● Exercise instructions
All lines of the records below that contain the word "پرچم" must be listed.
Segment Open
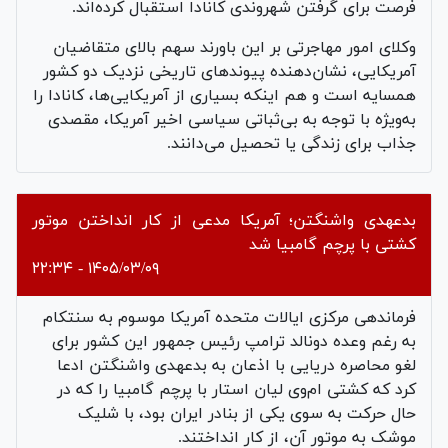
فرصت برای گرفتن شهروندی کانادا استقبال کرده‌اند.
وکلای امور مهاجرتی بر این باورند سهم بالای متقاضیان
آمریکایی، نشان‌دهنده پیوندهای تاریخی نزدیک دو کشور
همسایه است و هم اینکه بسیاری از آمریکایی‌ها، کانادا را
به‌ویژه با توجه به بی‌ثباتی سیاسی اخیر آمریکا، مقصدی
جذاب برای زندگی یا تحصیل می‌دانند.
بدعهدی واشنگتن؛ آمریکا مدعی از کار انداختن موتور
کشتی با پرچم گامبیا شد
۱۴۰۵/۰۳/۰۹ - ۲۲:۳۴
فرماندهی مرکزی ایالات متحده آمریکا موسوم به سنتکام
به رغم وعده دونالد ترامپ رئیس جمهور این کشور برای
لغو محاصره دریایی با اذعان به بدعهدی واشنگتن ادعا
کرد که کشتی ام‌وی لیان استار با پرچم گامبیا را که در
حال حرکت به سوی یکی از بنادر ایران بود، با شلیک
موشک به موتور آن، از کار انداختند.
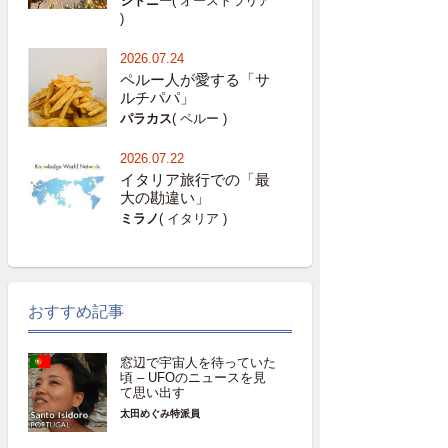
シドニー
( オーストラリア
)
2026.07.24
ペルー人が愛する「サ
ルチパパ」
パラカス
( ペルー )
2026.07.22
イタリア旅行での「最
大の勘違い」
ミラノ
( イタリア )
おすすめ記事
窓辺で宇宙人を待っていた
頃 – UFOのニュースを見
て思い出す
太田めぐみ特派員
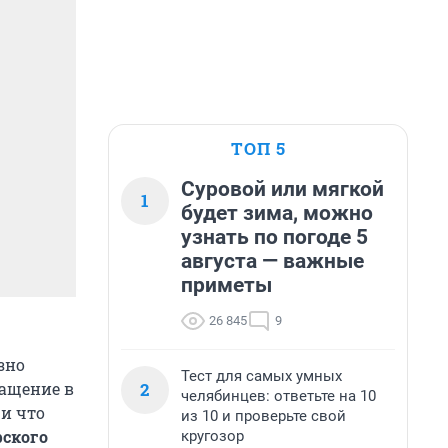
ТОП 5
Суровой или мягкой
1
будет зима, можно
узнать по погоде 5
августа — важные
приметы
26 845
9
зно
Тест для самых умных
2
ращение в
челябинцев: ответьте на 10
 и что
из 10 и проверьте свой
рского
кругозор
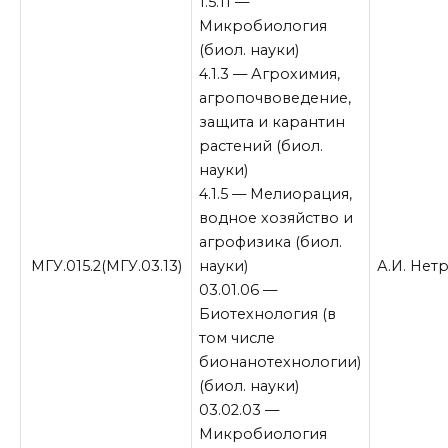
1.5.11 —
Микробиология
(биол. науки)
4.1.3 — Агрохимия,
агропочвоведение,
защита и карантин
растений (биол.
науки)
4.1.5 — Мелиорация,
водное хозяйство и
агрофизика (биол.
МГУ.015.2(МГУ.03.13)
науки)
А.И. Нет
03.01.06 —
Биотехнология (в
том числе
бионанотехнологии)
(биол. науки)
03.02.03 —
Микробиология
Segment Closed
● Result of this exercise
کشتی با پرچم گامبیا شد
کرد که کشتی ام‌وی لیان استار با پرچم گامبیا را که در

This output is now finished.